= Beginning of Section =
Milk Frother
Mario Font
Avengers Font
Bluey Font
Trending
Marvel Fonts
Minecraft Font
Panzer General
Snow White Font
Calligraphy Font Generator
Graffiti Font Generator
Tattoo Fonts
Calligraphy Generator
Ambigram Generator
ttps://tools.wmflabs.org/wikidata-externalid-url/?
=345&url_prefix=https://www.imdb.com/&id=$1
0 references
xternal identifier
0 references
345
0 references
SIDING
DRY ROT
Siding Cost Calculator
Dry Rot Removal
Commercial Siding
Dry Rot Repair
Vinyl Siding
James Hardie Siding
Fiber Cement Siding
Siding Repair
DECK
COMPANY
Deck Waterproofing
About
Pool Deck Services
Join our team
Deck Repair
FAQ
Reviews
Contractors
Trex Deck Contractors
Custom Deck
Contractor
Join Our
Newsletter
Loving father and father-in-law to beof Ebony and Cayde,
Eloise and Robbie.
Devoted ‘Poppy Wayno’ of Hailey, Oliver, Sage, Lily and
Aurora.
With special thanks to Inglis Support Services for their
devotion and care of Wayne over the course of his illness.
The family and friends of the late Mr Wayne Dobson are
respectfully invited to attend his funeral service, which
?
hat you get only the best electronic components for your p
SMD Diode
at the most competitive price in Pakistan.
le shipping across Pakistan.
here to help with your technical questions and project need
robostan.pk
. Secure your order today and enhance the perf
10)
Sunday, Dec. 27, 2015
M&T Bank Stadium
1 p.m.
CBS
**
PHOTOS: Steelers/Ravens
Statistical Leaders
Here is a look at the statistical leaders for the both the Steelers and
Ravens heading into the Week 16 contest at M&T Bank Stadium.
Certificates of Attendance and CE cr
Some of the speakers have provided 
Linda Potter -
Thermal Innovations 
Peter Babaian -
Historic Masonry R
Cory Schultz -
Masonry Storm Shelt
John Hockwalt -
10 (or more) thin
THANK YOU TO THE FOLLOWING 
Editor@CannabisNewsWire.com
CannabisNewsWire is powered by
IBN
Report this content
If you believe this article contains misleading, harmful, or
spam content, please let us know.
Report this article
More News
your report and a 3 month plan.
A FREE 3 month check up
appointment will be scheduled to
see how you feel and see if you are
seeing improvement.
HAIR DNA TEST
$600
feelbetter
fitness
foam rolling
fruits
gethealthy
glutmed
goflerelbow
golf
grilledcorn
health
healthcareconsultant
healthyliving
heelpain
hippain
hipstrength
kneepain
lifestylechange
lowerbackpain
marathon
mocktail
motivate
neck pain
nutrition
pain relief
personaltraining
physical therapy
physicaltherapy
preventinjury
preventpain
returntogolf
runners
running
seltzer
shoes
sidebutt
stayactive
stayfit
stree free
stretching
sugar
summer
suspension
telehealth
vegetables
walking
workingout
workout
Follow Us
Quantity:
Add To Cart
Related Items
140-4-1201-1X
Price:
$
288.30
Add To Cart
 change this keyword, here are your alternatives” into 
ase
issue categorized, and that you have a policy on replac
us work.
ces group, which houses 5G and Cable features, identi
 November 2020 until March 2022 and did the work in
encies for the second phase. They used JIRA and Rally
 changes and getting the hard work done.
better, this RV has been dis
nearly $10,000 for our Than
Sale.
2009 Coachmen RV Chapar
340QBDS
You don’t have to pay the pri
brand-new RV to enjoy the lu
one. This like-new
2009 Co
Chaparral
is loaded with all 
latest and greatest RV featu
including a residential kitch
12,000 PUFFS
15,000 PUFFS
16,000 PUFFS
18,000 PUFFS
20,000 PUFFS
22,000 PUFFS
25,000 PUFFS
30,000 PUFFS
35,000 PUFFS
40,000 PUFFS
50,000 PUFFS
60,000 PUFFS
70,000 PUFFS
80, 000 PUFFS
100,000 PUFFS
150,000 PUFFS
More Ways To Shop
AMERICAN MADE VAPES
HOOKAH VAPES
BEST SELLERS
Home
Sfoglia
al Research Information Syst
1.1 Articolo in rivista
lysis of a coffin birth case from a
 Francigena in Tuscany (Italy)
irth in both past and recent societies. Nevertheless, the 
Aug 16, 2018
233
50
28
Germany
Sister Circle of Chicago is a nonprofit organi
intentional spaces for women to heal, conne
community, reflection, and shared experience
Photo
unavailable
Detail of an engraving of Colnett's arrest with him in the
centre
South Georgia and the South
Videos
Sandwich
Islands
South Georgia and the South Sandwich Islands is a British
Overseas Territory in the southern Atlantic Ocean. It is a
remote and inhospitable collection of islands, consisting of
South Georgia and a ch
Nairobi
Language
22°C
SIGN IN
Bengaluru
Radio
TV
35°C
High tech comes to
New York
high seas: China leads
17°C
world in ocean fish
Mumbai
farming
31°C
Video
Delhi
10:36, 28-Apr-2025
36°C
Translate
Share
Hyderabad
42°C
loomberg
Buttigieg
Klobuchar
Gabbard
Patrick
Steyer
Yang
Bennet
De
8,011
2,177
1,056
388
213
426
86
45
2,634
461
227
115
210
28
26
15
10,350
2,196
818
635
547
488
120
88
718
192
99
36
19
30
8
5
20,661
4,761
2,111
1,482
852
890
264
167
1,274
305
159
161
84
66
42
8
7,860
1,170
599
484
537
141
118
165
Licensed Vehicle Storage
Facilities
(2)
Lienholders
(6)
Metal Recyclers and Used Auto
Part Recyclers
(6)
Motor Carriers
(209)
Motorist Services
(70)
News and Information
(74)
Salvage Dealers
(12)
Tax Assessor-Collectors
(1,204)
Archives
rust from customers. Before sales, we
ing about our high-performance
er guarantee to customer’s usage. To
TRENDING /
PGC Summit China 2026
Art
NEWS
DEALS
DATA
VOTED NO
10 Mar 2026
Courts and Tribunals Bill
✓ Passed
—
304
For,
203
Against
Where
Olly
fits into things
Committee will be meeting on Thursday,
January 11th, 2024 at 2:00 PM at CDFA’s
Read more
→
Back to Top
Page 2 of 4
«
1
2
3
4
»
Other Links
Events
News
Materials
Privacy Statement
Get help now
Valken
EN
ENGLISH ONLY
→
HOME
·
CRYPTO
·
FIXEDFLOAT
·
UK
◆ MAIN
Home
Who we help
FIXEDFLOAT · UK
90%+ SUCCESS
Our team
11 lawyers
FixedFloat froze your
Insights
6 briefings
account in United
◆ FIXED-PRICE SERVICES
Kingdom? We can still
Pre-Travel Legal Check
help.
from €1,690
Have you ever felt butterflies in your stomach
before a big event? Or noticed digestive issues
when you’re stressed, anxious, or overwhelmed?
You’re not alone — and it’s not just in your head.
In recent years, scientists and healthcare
= End of Section =
Instructions to follow - Find the string "Stadium" in the listing and copy every line in which it occurs.

Answer box -
M&T Bank Stadium
Ravens heading into the Week 16 contest at M&T Bank Stadium.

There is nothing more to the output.